The Data Analysis Workflow

Presenter(s): Vernon Gayle

This resource relates to the practical aspects of organising and undertaking statistically orientated analyses of social science data. Many of the issues that are discussed are relevant to other social research methods.

This resource provides information on how to plan, organise, compute and document data analyses. It provides advice on how to use data analysis software effectively and discusses the critical role of documentation. It also discussed frequently overlook aspects of the workflow such as organising directory structures and establishing file naming protocols. The overall aim of the resource is to provide researchers with information that enables them improve the efficiency and effectiveness of their data analysis workflow.

This resources introduces the concepts of the data analysis workflow. It includes a 28-minute video, the associated PowerPoint slides and a list of further reading.

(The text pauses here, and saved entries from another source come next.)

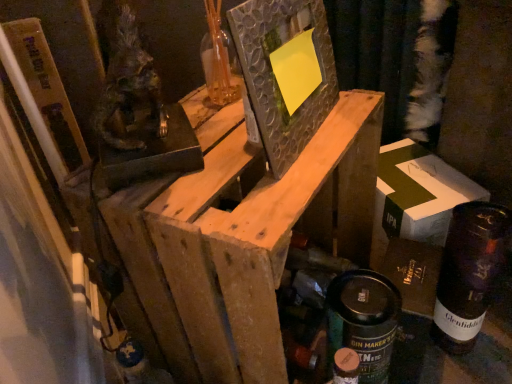 This screenshot has height=384, width=512. Identify the location of vacant area in front of textured glass picture frame at center. (281, 191). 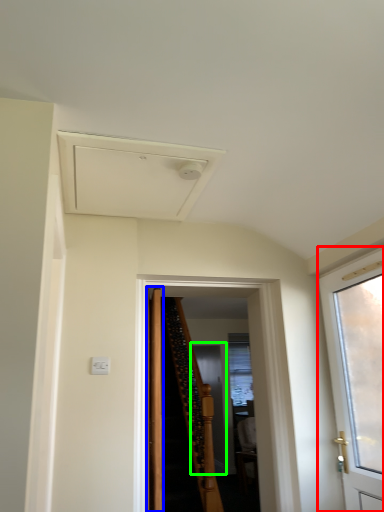 Question: Which is nearer to the door (highlighted by a red box)? door (highlighted by a blue box) or screen door (highlighted by a green box).

Choices:
 (A) door
 (B) screen door

Answer: (A) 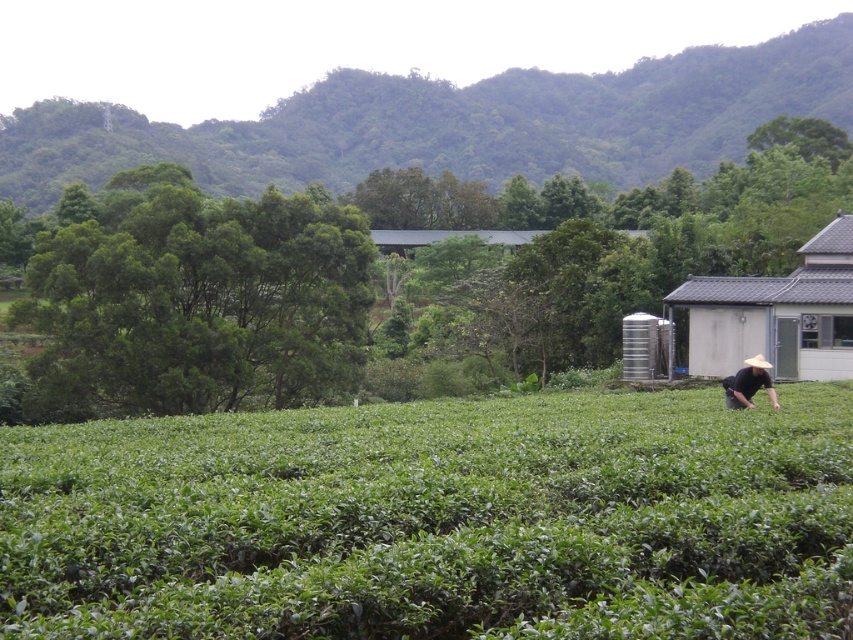 Question: Among these objects, which one is farthest from the camera?

Choices:
 (A) green leafy field at lower center
 (B) black straw hat at lower right

Answer: (B)

Question: Observing the image, what is the correct spatial positioning of green leafy field at lower center in reference to black straw hat at lower right?

Choices:
 (A) below
 (B) above

Answer: (A)

Question: Which of the following is the farthest from the observer?

Choices:
 (A) green leafy field at lower center
 (B) white textured hut at right
 (C) black straw hat at lower right

Answer: (B)

Question: Can you confirm if green leafy field at lower center is bigger than white textured hut at right?

Choices:
 (A) no
 (B) yes

Answer: (A)

Question: Which point is farther to the camera?

Choices:
 (A) white textured hut at right
 (B) black straw hat at lower right

Answer: (A)

Question: Can you confirm if white textured hut at right is thinner than black straw hat at lower right?

Choices:
 (A) no
 (B) yes

Answer: (A) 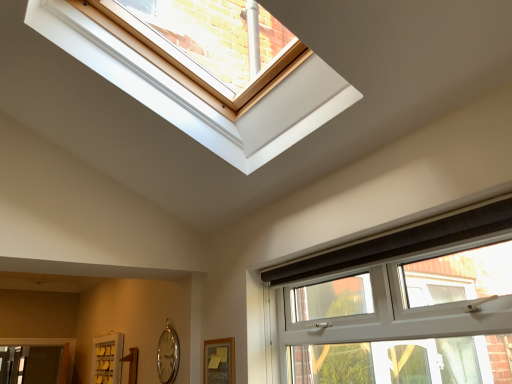 Question: Is silver metallic clock at lower left next to white plastic window at lower right?

Choices:
 (A) no
 (B) yes

Answer: (A)

Question: From the image's perspective, is silver metallic clock at lower left located beneath white plastic window at lower right?

Choices:
 (A) yes
 (B) no

Answer: (A)

Question: Would you say silver metallic clock at lower left is a long distance from white plastic window at lower right?

Choices:
 (A) no
 (B) yes

Answer: (B)

Question: Is silver metallic clock at lower left positioned before white plastic window at lower right?

Choices:
 (A) yes
 (B) no

Answer: (B)

Question: Can you confirm if silver metallic clock at lower left is thinner than white plastic window at lower right?

Choices:
 (A) no
 (B) yes

Answer: (B)

Question: Is white plastic window at lower right inside or outside of silver metallic clock at lower left?

Choices:
 (A) inside
 (B) outside

Answer: (B)

Question: Is white plastic window at lower right taller or shorter than silver metallic clock at lower left?

Choices:
 (A) tall
 (B) short

Answer: (A)

Question: From the image's perspective, relative to silver metallic clock at lower left, is white plastic window at lower right above or below?

Choices:
 (A) above
 (B) below

Answer: (A)

Question: Is white plastic window at lower right to the left or to the right of silver metallic clock at lower left in the image?

Choices:
 (A) right
 (B) left

Answer: (A)

Question: From the image's perspective, is white plastic window at lower right above or below white matte screen door at lower left?

Choices:
 (A) below
 (B) above

Answer: (B)

Question: Would you say white plastic window at lower right is inside or outside white matte screen door at lower left?

Choices:
 (A) outside
 (B) inside

Answer: (A)

Question: Is white plastic window at lower right taller or shorter than white matte screen door at lower left?

Choices:
 (A) tall
 (B) short

Answer: (A)

Question: From a real-world perspective, is white plastic window at lower right above or below white matte screen door at lower left?

Choices:
 (A) below
 (B) above

Answer: (B)

Question: Considering the relative positions of silver metallic clock at lower left and white plastic window at lower right in the image provided, is silver metallic clock at lower left to the left or to the right of white plastic window at lower right?

Choices:
 (A) right
 (B) left

Answer: (B)

Question: Considering the positions of silver metallic clock at lower left and white plastic window at lower right in the image, is silver metallic clock at lower left bigger or smaller than white plastic window at lower right?

Choices:
 (A) small
 (B) big

Answer: (A)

This 28-minute video introduces the concept of the data analysis workflow. The focus of this video is social science research that employs statistical techniques to analyse data. Many of the issues associated with the statistical data analysis workflow also pervade other forms of social science research (e.g. qualitative data analysis), despite the different nature of the data and the analytical techniques that are used.

About the author

My work involves the statistical analysis of large-scale and complex social science datasets. These datasets include both social surveys and administrative data resources. The analysis of longitudinal (i.e. repeated contacts) data is an area in which I specialize. The main substantive focus of my work is social stratification. I have particular interests in the sociology of youth and youth transitions, education and sport. I also have interests in demography, with a focus on migration, and to a lesser extent fertility. I have also undertaken work in the area of digital social research. My methodological research focuses on a range of challenges, which include topics such as quasi-variance estimation, missing data and multiple imputation, and the graphical representation of data. I am attempting to promote the 'Public Awareness of Social Statistics'.